(Saved data entries)
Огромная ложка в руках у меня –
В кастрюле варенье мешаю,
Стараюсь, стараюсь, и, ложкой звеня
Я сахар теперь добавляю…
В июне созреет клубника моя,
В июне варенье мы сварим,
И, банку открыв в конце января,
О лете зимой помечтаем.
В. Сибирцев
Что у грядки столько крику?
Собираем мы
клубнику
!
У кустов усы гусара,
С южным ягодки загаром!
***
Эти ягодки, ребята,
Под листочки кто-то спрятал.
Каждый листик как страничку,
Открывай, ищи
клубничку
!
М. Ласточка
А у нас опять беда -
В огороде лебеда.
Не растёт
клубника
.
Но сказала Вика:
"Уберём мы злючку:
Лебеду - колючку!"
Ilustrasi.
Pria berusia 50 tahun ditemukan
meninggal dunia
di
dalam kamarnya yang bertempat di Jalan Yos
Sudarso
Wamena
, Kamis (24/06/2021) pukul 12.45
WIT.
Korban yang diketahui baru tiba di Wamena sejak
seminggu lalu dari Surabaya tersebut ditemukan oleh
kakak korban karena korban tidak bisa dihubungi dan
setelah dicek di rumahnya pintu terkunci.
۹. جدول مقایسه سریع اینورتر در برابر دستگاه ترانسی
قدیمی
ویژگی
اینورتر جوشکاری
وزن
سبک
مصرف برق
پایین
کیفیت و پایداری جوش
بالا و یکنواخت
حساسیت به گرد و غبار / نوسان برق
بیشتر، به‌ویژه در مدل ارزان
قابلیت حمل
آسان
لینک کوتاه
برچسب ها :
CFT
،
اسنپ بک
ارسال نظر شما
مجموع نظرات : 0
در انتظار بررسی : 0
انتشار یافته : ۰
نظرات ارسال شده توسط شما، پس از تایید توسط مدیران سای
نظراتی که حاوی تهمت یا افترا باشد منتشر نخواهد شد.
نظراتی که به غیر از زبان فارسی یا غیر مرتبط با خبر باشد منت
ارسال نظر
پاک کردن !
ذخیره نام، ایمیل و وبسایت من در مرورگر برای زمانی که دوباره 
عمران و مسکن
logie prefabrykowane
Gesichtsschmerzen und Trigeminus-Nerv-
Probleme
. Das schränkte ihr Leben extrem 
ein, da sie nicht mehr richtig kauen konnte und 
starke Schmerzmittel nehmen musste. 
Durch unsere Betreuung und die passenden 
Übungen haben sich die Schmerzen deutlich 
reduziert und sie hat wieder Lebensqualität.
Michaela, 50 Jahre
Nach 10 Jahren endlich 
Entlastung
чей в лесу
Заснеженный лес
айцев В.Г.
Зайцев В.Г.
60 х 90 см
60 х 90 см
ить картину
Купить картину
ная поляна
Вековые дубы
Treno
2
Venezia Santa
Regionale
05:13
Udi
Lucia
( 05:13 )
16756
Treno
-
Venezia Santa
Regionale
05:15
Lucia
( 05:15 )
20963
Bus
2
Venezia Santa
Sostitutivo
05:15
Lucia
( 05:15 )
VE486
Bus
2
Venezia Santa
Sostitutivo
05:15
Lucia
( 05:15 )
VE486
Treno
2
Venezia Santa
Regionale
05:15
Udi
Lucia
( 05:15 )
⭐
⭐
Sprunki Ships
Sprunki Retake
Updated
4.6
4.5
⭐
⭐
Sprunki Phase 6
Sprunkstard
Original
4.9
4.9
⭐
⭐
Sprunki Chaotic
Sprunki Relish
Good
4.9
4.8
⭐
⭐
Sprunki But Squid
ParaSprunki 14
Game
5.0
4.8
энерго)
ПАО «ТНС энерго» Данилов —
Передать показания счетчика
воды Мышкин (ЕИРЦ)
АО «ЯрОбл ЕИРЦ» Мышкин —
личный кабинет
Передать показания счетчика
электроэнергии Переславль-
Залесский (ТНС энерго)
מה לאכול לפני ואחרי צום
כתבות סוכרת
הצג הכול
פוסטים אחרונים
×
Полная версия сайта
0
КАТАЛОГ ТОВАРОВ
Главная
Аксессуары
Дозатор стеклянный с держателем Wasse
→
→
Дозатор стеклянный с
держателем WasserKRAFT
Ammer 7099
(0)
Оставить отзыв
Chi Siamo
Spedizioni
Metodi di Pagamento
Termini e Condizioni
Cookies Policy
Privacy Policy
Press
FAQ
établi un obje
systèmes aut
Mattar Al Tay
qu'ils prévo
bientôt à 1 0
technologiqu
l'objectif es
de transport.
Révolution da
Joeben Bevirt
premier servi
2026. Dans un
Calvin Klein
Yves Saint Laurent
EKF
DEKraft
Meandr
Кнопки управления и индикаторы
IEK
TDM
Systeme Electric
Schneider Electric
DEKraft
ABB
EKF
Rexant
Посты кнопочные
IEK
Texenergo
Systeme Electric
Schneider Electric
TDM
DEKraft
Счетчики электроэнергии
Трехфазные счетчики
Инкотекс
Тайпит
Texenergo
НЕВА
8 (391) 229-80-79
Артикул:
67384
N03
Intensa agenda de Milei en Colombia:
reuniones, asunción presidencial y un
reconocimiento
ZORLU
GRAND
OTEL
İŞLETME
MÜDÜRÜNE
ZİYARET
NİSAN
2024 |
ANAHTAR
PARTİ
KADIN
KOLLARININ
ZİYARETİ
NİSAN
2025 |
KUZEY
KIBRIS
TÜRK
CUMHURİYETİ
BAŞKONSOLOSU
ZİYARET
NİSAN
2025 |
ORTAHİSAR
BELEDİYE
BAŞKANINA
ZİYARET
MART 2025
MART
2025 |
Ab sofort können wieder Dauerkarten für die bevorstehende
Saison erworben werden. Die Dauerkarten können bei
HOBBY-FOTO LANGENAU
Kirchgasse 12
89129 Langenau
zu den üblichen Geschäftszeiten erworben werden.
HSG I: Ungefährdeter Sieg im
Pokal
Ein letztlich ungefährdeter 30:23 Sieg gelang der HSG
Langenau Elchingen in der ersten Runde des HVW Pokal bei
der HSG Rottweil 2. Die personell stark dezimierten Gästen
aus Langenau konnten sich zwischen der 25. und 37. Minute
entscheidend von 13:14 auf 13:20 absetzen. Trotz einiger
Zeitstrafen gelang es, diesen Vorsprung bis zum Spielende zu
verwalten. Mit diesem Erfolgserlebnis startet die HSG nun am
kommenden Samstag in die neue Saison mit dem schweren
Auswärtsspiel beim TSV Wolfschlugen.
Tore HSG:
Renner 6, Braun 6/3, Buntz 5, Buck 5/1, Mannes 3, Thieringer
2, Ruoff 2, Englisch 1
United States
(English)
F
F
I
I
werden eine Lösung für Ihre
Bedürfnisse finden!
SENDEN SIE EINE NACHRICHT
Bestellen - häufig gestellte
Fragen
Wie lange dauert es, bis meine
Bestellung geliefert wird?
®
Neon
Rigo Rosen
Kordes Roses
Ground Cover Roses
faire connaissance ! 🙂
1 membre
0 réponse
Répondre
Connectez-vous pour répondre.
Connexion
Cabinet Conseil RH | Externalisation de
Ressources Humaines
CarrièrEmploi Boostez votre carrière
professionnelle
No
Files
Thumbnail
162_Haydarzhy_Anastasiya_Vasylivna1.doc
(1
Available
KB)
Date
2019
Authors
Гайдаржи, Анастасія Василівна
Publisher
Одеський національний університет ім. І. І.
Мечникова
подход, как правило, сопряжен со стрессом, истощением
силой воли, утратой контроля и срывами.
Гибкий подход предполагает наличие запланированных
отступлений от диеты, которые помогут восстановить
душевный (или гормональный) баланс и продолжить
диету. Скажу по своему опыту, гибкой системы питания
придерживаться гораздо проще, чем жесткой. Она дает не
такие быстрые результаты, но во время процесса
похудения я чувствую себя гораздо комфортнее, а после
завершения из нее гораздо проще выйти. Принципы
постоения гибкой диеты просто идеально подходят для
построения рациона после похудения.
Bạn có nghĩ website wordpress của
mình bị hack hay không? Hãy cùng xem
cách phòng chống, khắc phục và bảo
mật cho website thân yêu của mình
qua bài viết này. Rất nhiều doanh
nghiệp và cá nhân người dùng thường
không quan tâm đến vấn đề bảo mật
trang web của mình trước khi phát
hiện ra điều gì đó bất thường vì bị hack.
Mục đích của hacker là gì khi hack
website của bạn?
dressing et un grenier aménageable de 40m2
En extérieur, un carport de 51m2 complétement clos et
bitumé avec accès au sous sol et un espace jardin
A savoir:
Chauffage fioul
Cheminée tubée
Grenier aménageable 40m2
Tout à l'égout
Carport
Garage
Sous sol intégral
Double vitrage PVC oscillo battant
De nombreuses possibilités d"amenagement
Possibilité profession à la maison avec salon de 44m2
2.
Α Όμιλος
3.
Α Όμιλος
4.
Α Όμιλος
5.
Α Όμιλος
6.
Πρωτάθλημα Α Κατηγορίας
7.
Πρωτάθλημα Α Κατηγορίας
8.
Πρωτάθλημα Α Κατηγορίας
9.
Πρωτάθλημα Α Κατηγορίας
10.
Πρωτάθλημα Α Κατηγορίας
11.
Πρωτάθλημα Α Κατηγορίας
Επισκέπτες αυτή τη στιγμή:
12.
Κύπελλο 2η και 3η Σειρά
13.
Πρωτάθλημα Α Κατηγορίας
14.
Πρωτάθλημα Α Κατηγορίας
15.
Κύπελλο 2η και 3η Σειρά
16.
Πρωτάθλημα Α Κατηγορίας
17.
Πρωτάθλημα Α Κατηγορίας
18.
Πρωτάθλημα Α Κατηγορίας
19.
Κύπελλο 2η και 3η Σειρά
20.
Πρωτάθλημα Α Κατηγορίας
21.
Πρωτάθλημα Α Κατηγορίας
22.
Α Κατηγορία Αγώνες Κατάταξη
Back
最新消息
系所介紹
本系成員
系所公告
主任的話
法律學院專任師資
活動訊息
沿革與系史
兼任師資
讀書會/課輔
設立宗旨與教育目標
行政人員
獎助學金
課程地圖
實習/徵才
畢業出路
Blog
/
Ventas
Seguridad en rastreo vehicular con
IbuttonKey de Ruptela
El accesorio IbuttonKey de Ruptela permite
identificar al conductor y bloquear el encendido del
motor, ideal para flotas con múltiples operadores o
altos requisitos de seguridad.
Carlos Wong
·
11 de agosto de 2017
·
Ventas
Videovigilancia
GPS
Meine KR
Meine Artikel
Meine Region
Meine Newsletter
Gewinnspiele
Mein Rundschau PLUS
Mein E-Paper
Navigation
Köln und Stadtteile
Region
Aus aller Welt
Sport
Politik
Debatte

*ACTION ITEM:* Across the records above, tally the lines that contain "энерго" and return the number alone.

*ANSWER SECTION:* 3